The president of the World Anti-Doping Agency, John Fahey, has raised the prospect of a significant amendment to the international drug code that could mean cannabis would only be banned in sports where it is a proven performance enhancer.
Such a move would vindicate the push for changes to the status of cannabis by a coalition of Australian sporting bodies, which converged in Sydney on Wednesday to discuss how Wada’s code should be overhauled more broadly.
A substance on Wada’s banned list – reviewed annually – must meet two of three criteria: that it is proven to be performance enhancing, is against the spirit of sport, or is dangerous to the health of athletes.
Under such rules, cannabis qualifies as a banned substance in the view of Wada, but sports bodies are advocating that the criteria should be reviewed, which could eventually see cannabis cut from the list.
It is widely acknowledged that in fast-paced sports cannabis does not enhance performance.

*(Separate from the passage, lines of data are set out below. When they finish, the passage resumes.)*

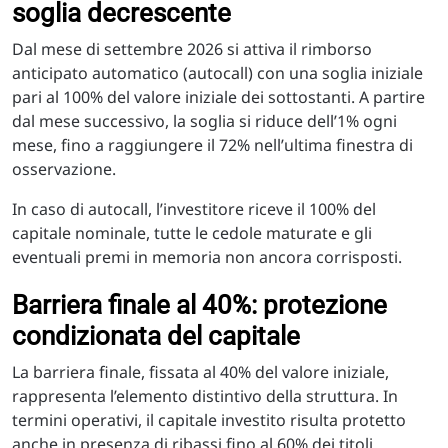
soglia decrescente
Dal mese di settembre 2026 si attiva il rimborso
anticipato automatico (autocall) con una soglia iniziale
pari al 100% del valore iniziale dei sottostanti. A partire
dal mese successivo, la soglia si riduce dell’1% ogni
mese, fino a raggiungere il 72% nell’ultima finestra di
osservazione.
In caso di autocall, l’investitore riceve il 100% del
capitale nominale, tutte le cedole maturate e gli
eventuali premi in memoria non ancora corrisposti.
Barriera finale al 40%: protezione
condizionata del capitale
La barriera finale, fissata al 40% del valore iniziale,
rappresenta l’elemento distintivo della struttura. In
termini operativi, il capitale investito risulta protetto
anche in presenza di ribassi fino al 60% dei titoli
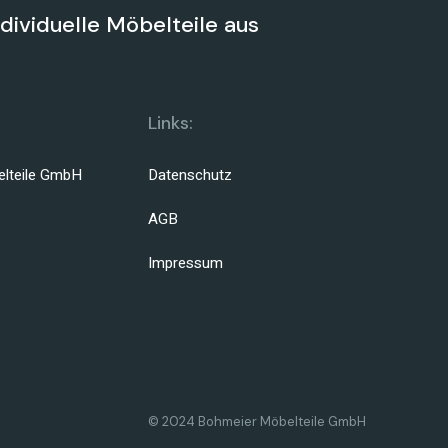
ndividuelle Möbelteile aus
Links:
lteile GmbH
Datenschutz
AGB
Impressum
© 2024 Bohmeier Möbelteile GmbH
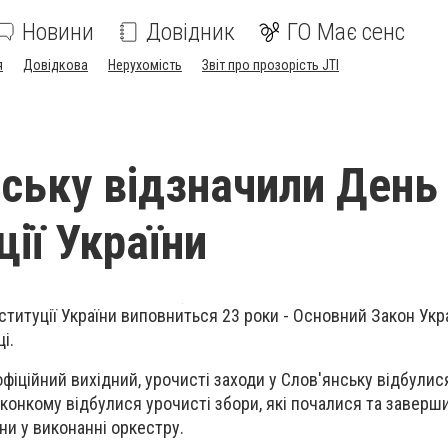
Новини
Довідник
ГО Має сенс
я
Довідкова
Нерухомість
Звіт про прозорість JTI
нську відзначили День
ії України
ституції України виповниться 23 роки - Основний Закон Укр
і.
офіційний вихідний, урочисті заходи у Слов'янську відбулися
виконкому відбулися урочисті збори, які почалися та заверш
и у виконанні оркестру.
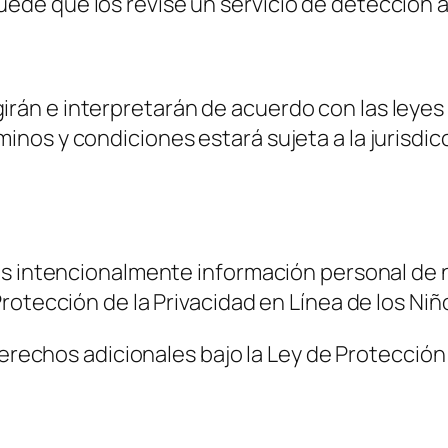
puede que los revise un servicio de detección
irán e interpretarán de acuerdo con las leyes
minos y condiciones estará sujeta a la jurisdic
os intencionalmente información personal de n
rotección de la Privacidad en Línea de los Ni
 derechos adicionales bajo la Ley de Protecció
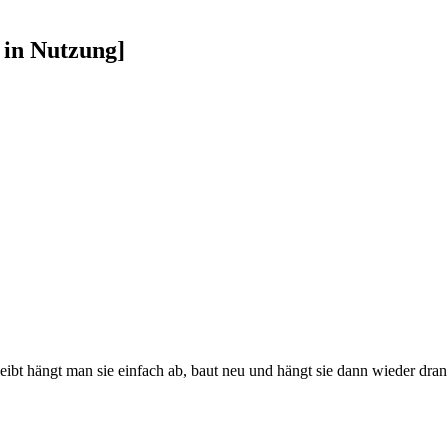
 in Nutzung]
eibt hängt man sie einfach ab, baut neu und hängt sie dann wieder dran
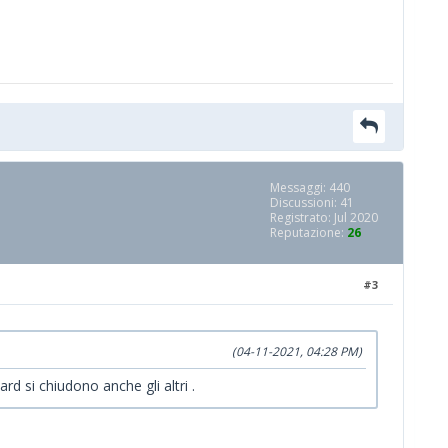
Messaggi: 440
Discussioni: 41
Registrato: Jul 2020
Reputazione:
26
#3
(04-11-2021, 04:28 PM)
rd si chiudono anche gli altri .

Yet in pursuits where a steady hand is required – such as pistol shooting and golf – the drug could prove advantageous.
Among others in Australia’s Coalition of Major Professional and Participation Sports, representatives from Athletics Australia, Cricket Australia, the National Rugby League and the Australian Football League (Aussie rules) met Wada’s director general, David Howman. Afterwards Fahey said: “There are those who believe that our current criteria need to be amended and that will be given appropriate consideration through this review process.
“Specifically to cannabis, I can only say to those, particularly in the football codes who have expressed concern that we’re focusing on an area that really isn’t about cheating in sport, I urge them to put a request up to Wada, which will be given to our list committee who will examine it.
“I won’t express a view, I’ll simply say it will be thoroughly examined. There are some substances today that are banned in some sports but not in others. That may well be an option they [the Wada banned-list committee] may wish to come to the board with in due course. But I won’t pre-empt that, I’ll let them decide without any influence from me.”
Under Wada’s code, athletes who test positive for cannabis on match-days face bans of up to two years. In recent cases athletes have received three-month bans or have been warned.
It is the view of the AFL Players’ Association that the AFL’s illicit drugs policy tackles cannabis use better than Wada’s. The AFL and the AFLPA have long believed cannabis should not be on Wada’s list of banned match-day performance-enhancing drugs, but as a signatory to the Wada code they have to comply.
Wada will not settle its new code until November 2013 and Fahey said everything was up for debate: “This list committee examines every year whether there’s a need to add to the list or to take things off.”